# In an inelastic collision momentum is conserved, but kinetic energy isn't?

student34
In an inelastic collision momentum is conserved, but kinetic energy isn't?

Here is a simple example about my issue with this. 1g ball (ball A) moving west at 10m/s hits another 1g ball (ball B) moving east at 10m/s. After the collision, ball A moves east at 3m/s, and ball B moves west at 3m/s.

My understanding is that momentum is conserved because the sum of momentum before the collision will equal the sum of momentum after the collision. If that is correct, then why doesn't it work that way with kinetic energy? Regarding the example above, isn't the net kinetic energy of the system 0m/s before the collision and 0m/s after the collision?

In other words, my stubborn intuition tells me that there should be no difference between a vector quantity and a scalar quantity in a two dimensional collision.

Mentor

Regarding the example above, isn't the net kinetic energy of the system 0m/s before the collision and 0m/s after the collision?
No, the KE of the system is the sum of the KEs of each ball. In your example, the KE is positive before and after the collision. KE doesn't have a direction and cannot 'cancel'.
In other words, my stubborn intuition tells me that there should be no difference between a vector quantity and a scalar quantity in a two dimensional collision.
I guess your intuition is way off!

phhoton

Hi,
in an inelastic collision momentum and KE aren't conserved because the system isn't considered as isolated.

Mentor

Hi,
in an inelastic collision momentum and KE aren't conserved because the system isn't considered as isolated.
No, there's nothing about an inelastic collision that implies that the system isn't isolated. Inelastic just means that KE isn't conserved; momentum still is.

phhoton

I know that four-momentum is conserved but I didn't know momentum is conserved too.

phhoton

I'm sorry. I forgot that momentum means "quantité de mouvement". I thought that momentum means moment. Excuse me.

mickybob

Here is a simple example about my issue with this. 1g ball (ball A) moving west at 10m/s hits another 1g ball (ball B) moving east at 10m/s. After the collision, ball A moves east at 3m/s, and ball B moves west at 3m/s.

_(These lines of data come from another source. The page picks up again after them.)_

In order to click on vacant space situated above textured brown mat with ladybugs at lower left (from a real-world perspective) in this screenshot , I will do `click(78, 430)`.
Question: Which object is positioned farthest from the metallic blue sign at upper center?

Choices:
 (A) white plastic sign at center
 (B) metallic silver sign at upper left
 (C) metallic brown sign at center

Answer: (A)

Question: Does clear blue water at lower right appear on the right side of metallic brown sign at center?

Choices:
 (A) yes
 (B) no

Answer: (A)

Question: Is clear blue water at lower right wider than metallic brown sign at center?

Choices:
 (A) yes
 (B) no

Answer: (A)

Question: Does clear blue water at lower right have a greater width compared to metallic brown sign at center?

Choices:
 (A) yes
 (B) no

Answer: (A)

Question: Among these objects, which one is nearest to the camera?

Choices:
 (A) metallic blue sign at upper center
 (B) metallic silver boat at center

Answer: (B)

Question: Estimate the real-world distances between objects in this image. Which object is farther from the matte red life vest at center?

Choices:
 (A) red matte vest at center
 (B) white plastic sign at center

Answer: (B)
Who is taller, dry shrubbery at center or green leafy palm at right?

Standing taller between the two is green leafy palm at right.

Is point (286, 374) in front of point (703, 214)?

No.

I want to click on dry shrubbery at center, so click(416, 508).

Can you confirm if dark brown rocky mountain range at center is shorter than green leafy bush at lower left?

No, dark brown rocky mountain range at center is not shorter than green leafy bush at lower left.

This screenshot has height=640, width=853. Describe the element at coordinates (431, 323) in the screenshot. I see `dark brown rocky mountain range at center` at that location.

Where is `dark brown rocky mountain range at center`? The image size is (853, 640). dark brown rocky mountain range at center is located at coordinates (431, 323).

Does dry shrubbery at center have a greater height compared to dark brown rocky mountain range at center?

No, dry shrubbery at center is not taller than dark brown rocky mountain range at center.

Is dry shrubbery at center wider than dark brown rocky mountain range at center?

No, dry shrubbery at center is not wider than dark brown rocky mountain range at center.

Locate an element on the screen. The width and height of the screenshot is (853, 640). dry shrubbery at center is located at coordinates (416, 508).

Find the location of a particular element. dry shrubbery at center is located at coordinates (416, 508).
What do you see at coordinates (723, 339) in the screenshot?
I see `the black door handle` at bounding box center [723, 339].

My understanding is that momentum is conserved because the sum of momentum before the collision will equal the sum of momentum after the collision. If that is correct, then why doesn't it work that way with kinetic energy? Regarding the example above, isn't the net kinetic energy of the system 0m/s before the collision and 0m/s after the collision?

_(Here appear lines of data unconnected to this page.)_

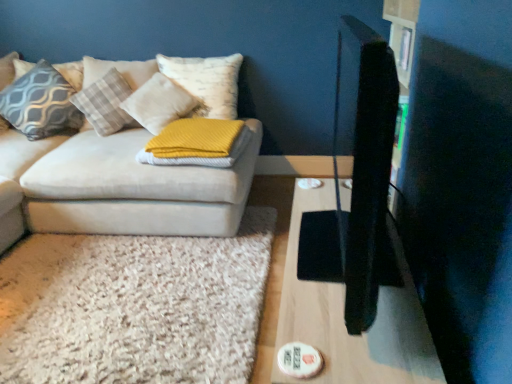 Question: Is the surface of velvet beige couch at left in direct contact with wooden table at right?

Choices:
 (A) no
 (B) yes

Answer: (A)

Question: Are velvet beige couch at left and wooden table at right far apart?

Choices:
 (A) yes
 (B) no

Answer: (A)

Question: Can you confirm if velvet beige couch at left is taller than wooden table at right?

Choices:
 (A) no
 (B) yes

Answer: (B)

Question: Can you confirm if velvet beige couch at left is wider than wooden table at right?

Choices:
 (A) yes
 (B) no

Answer: (A)

Question: Considering the relative sizes of velvet beige couch at left and wooden table at right in the image provided, is velvet beige couch at left shorter than wooden table at right?

Choices:
 (A) yes
 (B) no

Answer: (B)

Question: Considering the positions of yellow knitted blanket at center, which is counted as the 1th pillow, starting from the right, and velvet beige couch at left in the image, is yellow knitted blanket at center, which is counted as the 1th pillow, starting from the right, taller or shorter than velvet beige couch at left?

Choices:
 (A) short
 (B) tall

Answer: (A)

Question: Is point (168, 152) closer or farther from the camera than point (142, 140)?

Choices:
 (A) farther
 (B) closer

Answer: (B)

Question: Is yellow knitted blanket at center, which ranks as the 5th pillow in left-to-right order, bigger or smaller than velvet beige couch at left?

Choices:
 (A) small
 (B) big

Answer: (A)

Question: Is yellow knitted blanket at center, which ranks as the 5th pillow in left-to-right order, to the left or to the right of velvet beige couch at left in the image?

Choices:
 (A) right
 (B) left

Answer: (A)

Question: Looking at their shapes, would you say yellow knitted blanket at center, which is counted as the 1th pillow, starting from the right, is wider or thinner than matte gray pillow at left, placed as the 2th pillow when sorted from left to right?

Choices:
 (A) thin
 (B) wide

Answer: (B)

Question: Is yellow knitted blanket at center, which is counted as the 1th pillow, starting from the right, situated inside matte gray pillow at left, placed as the 2th pillow when sorted from left to right, or outside?

Choices:
 (A) inside
 (B) outside

Answer: (B)

Question: Based on their sizes in the image, would you say yellow knitted blanket at center, which is counted as the 1th pillow, starting from the right, is bigger or smaller than matte gray pillow at left, which is counted as the fourth pillow, starting from the right?

Choices:
 (A) big
 (B) small

Answer: (B)

Question: From a real-world perspective, is yellow knitted blanket at center, which ranks as the 5th pillow in left-to-right order, physically located above or below matte gray pillow at left, placed as the 2th pillow when sorted from left to right?

Choices:
 (A) below
 (B) above

Answer: (A)

Question: From their relative heights in the image, would you say yellow knitted blanket at center, which ranks as the 5th pillow in left-to-right order, is taller or shorter than patterned fabric pillow at upper left, which appears as the 1th pillow when viewed from the left?

Choices:
 (A) short
 (B) tall

Answer: (A)

Question: Based on their sizes in the image, would you say yellow knitted blanket at center, which ranks as the 5th pillow in left-to-right order, is bigger or smaller than patterned fabric pillow at upper left, placed as the 5th pillow when sorted from right to left?

Choices:
 (A) small
 (B) big

Answer: (A) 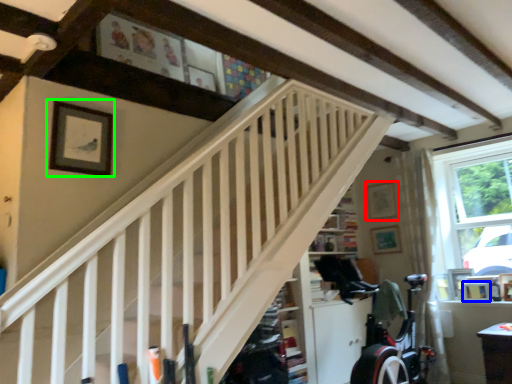 Question: Estimate the real-world distances between objects in this image. Which object is farther from picture frame (highlighted by a red box), picture frame (highlighted by a blue box) or picture frame (highlighted by a green box)?

Choices:
 (A) picture frame
 (B) picture frame

Answer: (B)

In other words, my stubborn intuition tells me that there should be no difference between a vector quantity and a scalar quantity in a two dimensional collision.

Okay, first I guess you actually mean a 1D collision, not a 2D collision.

Vector quantities do not becomes the same as scalar quantities in 1D situations. There is still a direction, it's just that there are only two options : moving left or moving right.

The momentum of a ball moving to the left at 3 m/s is not the same as the momentum of the ball moving to the right at 3 m/s: they are equal but opposite. The kinetic energy is, of course, the same, since that does not depend on direction.

Kinetic energy isn't conserved because there is a transfer of energy from one type to another - from kinetic to thermal/sound. That is the very definition of an inelastic collision. Total energy is, of course, conserved.